GARFIELD


Aim: Identify disease-relevant cell type specific genomic features.

Input: GWAS P values, MAFs, distance to nearest TSS, list of variants with \(R^2\geq 0.01\), list of variants with \(R^2\geq 0.8\) (both within 1 Mb window), binary annotation string for each variant (length \(k\) for \(k\) different cell type specific annotations).

Output: OR enrichment of annotations in SNPs exceeding a specified P value threshold (and a final model containing multiple annotations).


Method

1. LD pruning step

Calculate \(r^2\) for all variants in each 1-Mb window and denote \(r^2<0.01\) as independent.

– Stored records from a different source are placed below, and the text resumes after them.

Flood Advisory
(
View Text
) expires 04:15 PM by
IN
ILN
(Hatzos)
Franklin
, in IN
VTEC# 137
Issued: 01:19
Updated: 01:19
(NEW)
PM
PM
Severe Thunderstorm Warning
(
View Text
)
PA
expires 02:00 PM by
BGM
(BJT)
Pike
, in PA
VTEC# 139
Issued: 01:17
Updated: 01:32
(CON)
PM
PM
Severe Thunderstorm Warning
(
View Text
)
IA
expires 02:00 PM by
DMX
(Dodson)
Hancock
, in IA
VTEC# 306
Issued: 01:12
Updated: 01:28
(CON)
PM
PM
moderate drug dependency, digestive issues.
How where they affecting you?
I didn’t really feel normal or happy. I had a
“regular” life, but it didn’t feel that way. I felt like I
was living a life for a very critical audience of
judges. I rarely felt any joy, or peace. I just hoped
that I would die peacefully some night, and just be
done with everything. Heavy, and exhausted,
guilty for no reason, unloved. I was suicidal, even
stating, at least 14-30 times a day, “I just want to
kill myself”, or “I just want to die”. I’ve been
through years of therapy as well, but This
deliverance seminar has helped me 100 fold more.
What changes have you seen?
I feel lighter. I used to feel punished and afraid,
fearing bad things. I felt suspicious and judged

Create an independent set of SNPs and also retain the next most significant variant independent of all other variants in the independence set.

2. LD tagging annotation

Go through each annotation for each variant in the independent SNP set and allocate a 1 if that variant (or a variant with \(r^2\geq 0.8\) in 500 kb of that variant) overlaps the annotation (the latter to help with lower powered studies).

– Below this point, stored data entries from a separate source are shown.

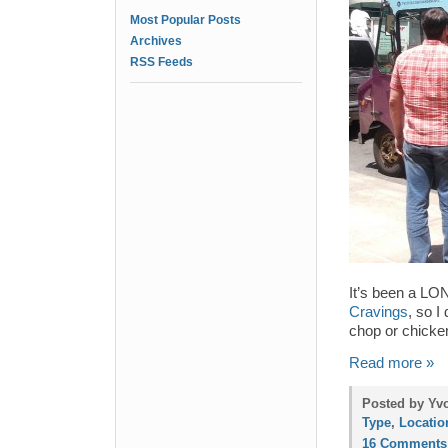
Most Popular Posts
Archives
RSS Feeds
It’s been a LO
Cravings
, so I
chop or chicken
Read more »
Posted by Yvo
Type
,
Locatio
16 Comments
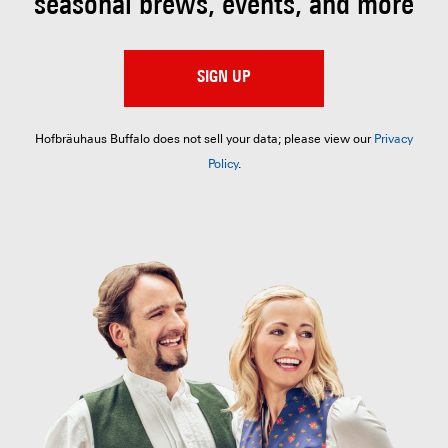
seasonal brews, events, and more
SIGN UP
Hofbräuhaus Buffalo does not sell your data; please view our
Privacy
Policy
.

3. Model to quantify enrichment

For each annotation, the following model is fitted for various threshold values (\(T\)),

\[\begin{equation} logit E(y) = 1\alpha + X_{TSS}\beta_{TSS} + X_{TAGS}\beta_{TAGS} + X_{Aj}\beta_{Aj} \end{equation}\]

where,

  • \(y_i\) is 1 if SNP i has P value \(<T\) and 0 otherwise.
  • \(X_{Aj}\) binary indicator of annotation \(j\) for each SNP \(i\).
  • \(X_{TSS}\) is a categorical covariant denoting which quantile bin of distance to nearest TSS a variant falls (typically use 5 quantiles).
  • \(X_{TAGS}\) is a categorical covariant denoting which quantile bin of the number of variants with \(r^2\geq0.8\) (number of LD proxies) a variant falls (typically use 15 quantiles).

I.e. the model quantifies which annotations harbour more GWAS variants at a given threshold, \(T\).

4. Model selection

The above model is for one annotation only, but we want to find a model which contains multiple annotations (i.e. to indifify conditionally independent sets of regulatory annotations underpinning the enrichment signals).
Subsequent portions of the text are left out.